La pratica del dialogo pedagogico[1] è importante perché previene l’insuccesso scolastico dovuto a un’opposizione metodologica tra abitudini evocative dell’alunno e quelle dell’insegnante. Esso s’ispira a tre principi:
Principio della specificità del dialogo pedagogico. Esso non va innanzitutto confuso con l’aiuto psicologico[2]: potrebbe sembrare scontato, ma quando si insegna ad un bambino può accadere che si mescolino le due pratiche. Inoltre c’è differenza essenziale tra un’azione di insegnamento e il dialogo pedagogico. Nel primo caso si tratta di trasmettere il sapere attraverso un discorso logico e verificare poi se il sapere è stato trasmesso correttamente e acquisito dal destinatario; invece nel dialogo lo scopo è, per l’insegnante, quello di informarsi e di informare l’alunno circa le sue modalità di apprendimento. Alunni definiti dagli insegnanti ‘non dotati’, che si impegnano e si sforzano senza raggiungere i risultati meritati oppure studenti che hanno le capacità ma non le conoscenze, e viceversa, non hanno problemi di carattere pedagogico bensì una carenza di mezzi o strumenti.
Le risorse pedagogiche dell’alunno. Consistono nella abitudini evocative, ma anche nei gesti mentali quali attenzione, memoria, riflessione e immaginazione[3] che incidono nell’apprendimento.
Il diritto dell’alunno alla responsabilità pedagogica. Conseguenza del dialogo pedagogico che non vuole mettere in discussione l’autorità dell’insegnante, è il diritto dell’alunno di essere informato sulle abitudini evocative e le procedure mentali in quanto fondamentali per l’adattamento scolastico, ma è anche la sua responsabilità di scegliere se impiegare queste pratiche.
[1] «Ampliamo deliberatamente il senso di pedagogia ,che generalmente significa: arte o mezzi impiegati per istruire. Propendiamo, invece, per la seguente definizione: arte o mezzi impiegati per acquisire e per sviluppare conoscenze esplicitamente, avendoli scelti consapevolmente, sia implicitamente, senza rendersene conto.» LA GARANDERIE A. De, (2003), I mezzi dell’apprendimento e il dialogo con l’alunno,Trento, Erikson, p. 185.

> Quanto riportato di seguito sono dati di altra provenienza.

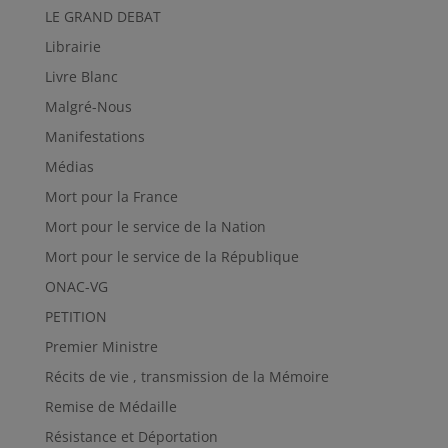
LE GRAND DEBAT
Librairie
Livre Blanc
Malgré-Nous
Manifestations
Médias
Mort pour la France
Mort pour le service de la Nation
Mort pour le service de la République
ONAC-VG
PETITION
Premier Ministre
Récits de vie , transmission de la Mémoire
Remise de Médaille
Résistance et Déportation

[2] Si intende mettere a proprio agio gli allievi e dar loro supporto, incentivarne la volontà e l’impegno.
[3] L’attenzione è rivedere o riascoltare mentalmente il percepito o l’evocato.
La memorizzazione serve per conservare e richiamare l’evocato per una sua utilizzazione futura.
La riflessione trasferisce le evocazioni precedenti per confrontarle con gli evocati appresi.
L’immaginazione è un gesto mentale che sta nel ricercare ciò che si è visto, ciò che non può essere visto in un altro modo, ciò che si è sentito; ciò che non può essere sentito in un altro modo.